19.51 Uhr: Sicherheitsmaßnahmen der Polizei
Ein Polizeihubschrauber kreist jetzt über dem Stadion, doch die Atmosphäre bei der Ankunft ist noch ruhig.
Ganz in Gelb: Unter diesem Motto besucht die aktive Fanszene die Relegationsspiele. K-Block füllt sich. © dpa/Robert Michael
19.33 Uhr: Wer kann Dynamo ersetzen?
Hätte es nach 90 Minuten und Verlängerung immer noch keinen Sieger gegeben, wäre das Spiel ins Elfmeterschießen gegangen. Auch Dynamo hat potenzielle Torschützen auf der Bank. Mit Panayotis Vlahodimos, Brandon Borello, Vaclav Drchal, Brandon Borello und Oliver Batista Meyer stehen fünf Offensivspieler in der Reserve. Außerdem auf der Bank: Torhüter Anton Mitryushkin, Guram Giorbelidze, Maurice Schroeter, Justin Lewe und Kevin Ehlers.
Stunden vor dem Start standen die Fans Schlange, um das Rudolf-Harbig-Stadion zu erreichen. Jetzt ist die Arena voll, Spieler und Fans bereiten sich auf das Match vor. © dpa/Robert Michael
19.25 Uhr: Der Trainer gibt die Aufstellung bekannt
Dynamo Dresden hat den Rückkampf um den Klassenerhalt veröffentlicht. Trainer Guerino Capretti veränderte im Vergleich zum Hinspiel drei Positionen: Paul Will und Michael Akoto waren verletzt, Guram Giorbelidze saß nur auf der Bank. Julius Cade, Ex-Kapitän Yannick Stark und Robin Becker stehen in der Startelf.
Das gesamte Team von Dynamo auf einen Blick: Kevin Brol – Michael Solbauer, Tim Knipping, Chris Lewe – Yannick Stark, Julius Kade – Agimang Diavuzi, Patrick Weichrauch, Robin Becker – Ransford-Jeboa Koenigsdorfer, Christoph Daffer.
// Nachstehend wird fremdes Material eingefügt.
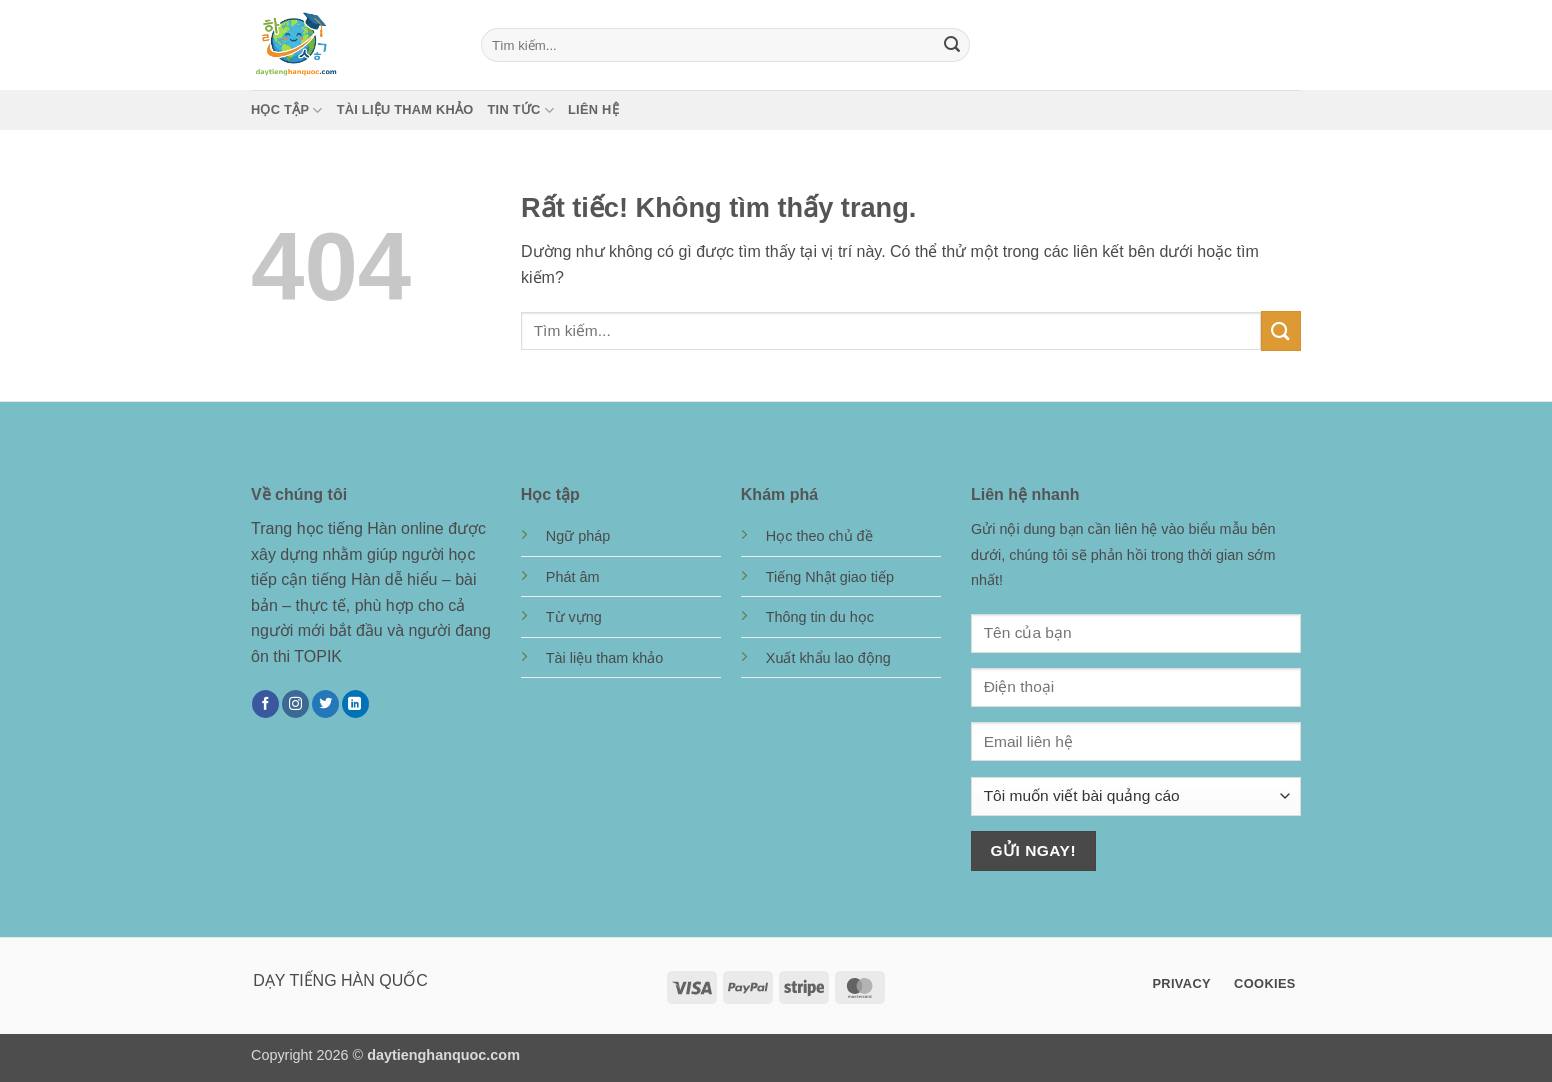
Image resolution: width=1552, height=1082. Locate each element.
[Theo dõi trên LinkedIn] (355, 704)
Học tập (287, 110)
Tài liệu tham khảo (405, 109)
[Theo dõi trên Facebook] (265, 704)
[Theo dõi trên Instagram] (295, 704)
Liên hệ (593, 109)
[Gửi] (952, 45)
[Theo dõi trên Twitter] (325, 704)
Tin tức (521, 110)
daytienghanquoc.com (443, 1055)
19.20 Uhr: Stimmung heben und singen
Als das Dynamo-Team das Feld betritt, um das Feld zu inspizieren, füllt sich der K-Block, wo sich die aktive Fanszene versammelt.
19.16 Uhr: Ministerpräsident Kretschmer ist im Stadion
Sachsens Ministerpräsident Michael Kretschmer und Dresdens Oberbürgermeister Dirk Hilbert verfolgen die Relegation der Relegation live im Rudolf-Harbig-Stadion. Auch einige ehemalige Dynamo-Spieler wie die Ehrenspielführer Klaus Zamer und Ulf Kirsten sowie die ehemaligen Publikumslieblinge Tony Leistner, Benny Kirsten und Stefan Kucke sind unter den Zuschauern.
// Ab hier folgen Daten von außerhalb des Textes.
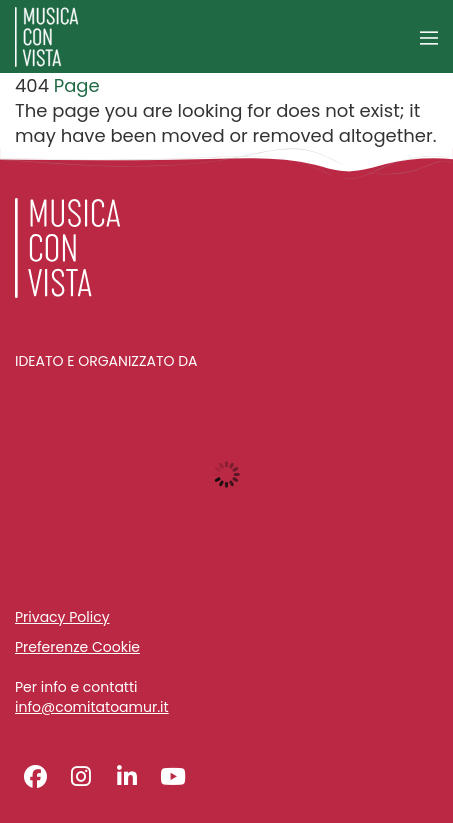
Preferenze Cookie (77, 647)
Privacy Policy (62, 617)
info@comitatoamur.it (92, 707)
19.04 Uhr: Die Mannschaften treffen im Stadion ein
Der Mannschaftsbus für die Gäste aus Kaiserslautern kommt um 18.53 Uhr am Stadion an, Dynamo kommt elf Minuten später an. Empfang aus Dresden ist selten – zwei, drei kurze Anrufe, mehr nicht. Nun stehen beide Mannschaften im Rudolf-Harbig-Stadion und bereiten sich auf das Spiel vor.
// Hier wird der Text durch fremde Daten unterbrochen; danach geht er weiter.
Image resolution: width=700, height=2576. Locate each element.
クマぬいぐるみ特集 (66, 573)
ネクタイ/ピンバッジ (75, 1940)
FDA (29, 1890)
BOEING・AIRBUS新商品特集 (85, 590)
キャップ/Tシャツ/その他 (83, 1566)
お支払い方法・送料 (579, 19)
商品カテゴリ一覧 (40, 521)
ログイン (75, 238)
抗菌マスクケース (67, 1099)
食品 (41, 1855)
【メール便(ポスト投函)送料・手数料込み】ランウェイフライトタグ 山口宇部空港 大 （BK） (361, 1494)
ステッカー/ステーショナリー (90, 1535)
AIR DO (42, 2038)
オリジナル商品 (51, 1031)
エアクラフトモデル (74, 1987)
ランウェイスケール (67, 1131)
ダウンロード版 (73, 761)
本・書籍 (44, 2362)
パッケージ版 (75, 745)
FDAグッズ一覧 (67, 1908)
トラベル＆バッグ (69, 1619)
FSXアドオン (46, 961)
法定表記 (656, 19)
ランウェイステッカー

19.01 Uhr: So bereitet sich die Stadt auf das Spiel vor
Willkommen zum Live-Spiel zur Relegation der Relegation zwischen Dynamo Dresden und dem 1. FC Kaiserslautern. Nach dem 0:0 im Hinspiel ist die Rechnung einfach: Wer heute gewinnt, spielt in der nächsten Saison in der 2. Bundesliga. Auch die Polizei hat sich auf das explosive Spiel vorbereitet – zwei Wasserwerfer und ein Räumpanzer sind gerade über die Königsbrücker Straße gerollt. Mehr als 1.000 Beamte sind im Einsatz, das Spiel wird als Risikospiel eingestuft.